#### [INFORMATION SHOWN]

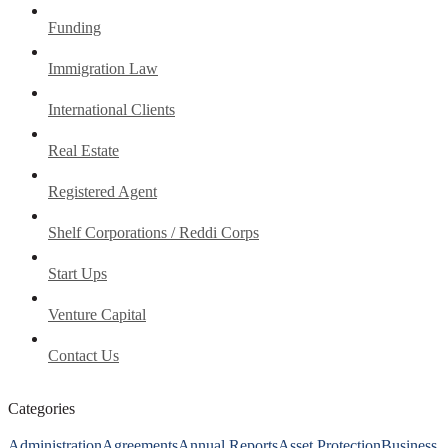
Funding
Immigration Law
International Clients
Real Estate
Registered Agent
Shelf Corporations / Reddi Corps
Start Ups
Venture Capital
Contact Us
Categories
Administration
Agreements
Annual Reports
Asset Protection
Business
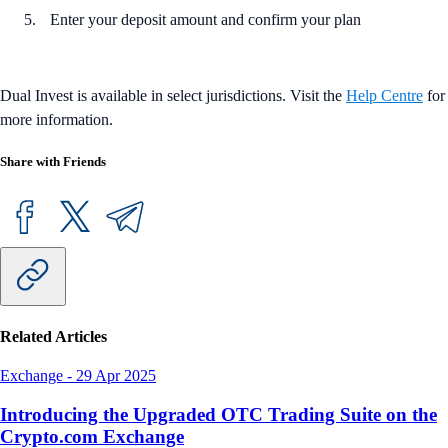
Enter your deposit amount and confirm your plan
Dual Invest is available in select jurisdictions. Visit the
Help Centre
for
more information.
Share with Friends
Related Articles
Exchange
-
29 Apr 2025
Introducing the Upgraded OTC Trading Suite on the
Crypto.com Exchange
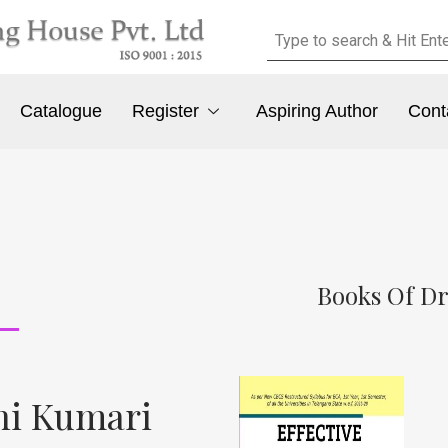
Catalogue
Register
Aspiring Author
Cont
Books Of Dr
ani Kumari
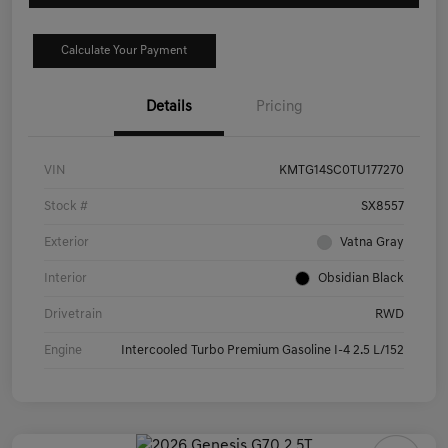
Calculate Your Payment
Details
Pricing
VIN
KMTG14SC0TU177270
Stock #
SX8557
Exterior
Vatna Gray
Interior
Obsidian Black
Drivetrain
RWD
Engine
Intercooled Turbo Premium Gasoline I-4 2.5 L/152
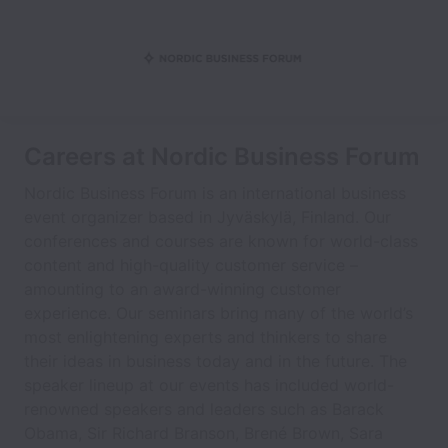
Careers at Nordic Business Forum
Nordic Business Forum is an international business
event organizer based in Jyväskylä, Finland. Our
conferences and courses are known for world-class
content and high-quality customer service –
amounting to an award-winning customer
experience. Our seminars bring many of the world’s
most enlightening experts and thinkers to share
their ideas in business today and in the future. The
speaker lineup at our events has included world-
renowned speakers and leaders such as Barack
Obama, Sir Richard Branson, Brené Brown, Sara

#### [HOW TO COMPLETE THIS TASK]
Set each line down exactly, beginning at the one containing "most enlightening experts" and ending at the last line of the material above.

#### [RESULT OF THIS EXERCISE]
most enlightening experts and thinkers to share
their ideas in business today and in the future. The
speaker lineup at our events has included world-
renowned speakers and leaders such as Barack
Obama, Sir Richard Branson, Brené Brown, Sara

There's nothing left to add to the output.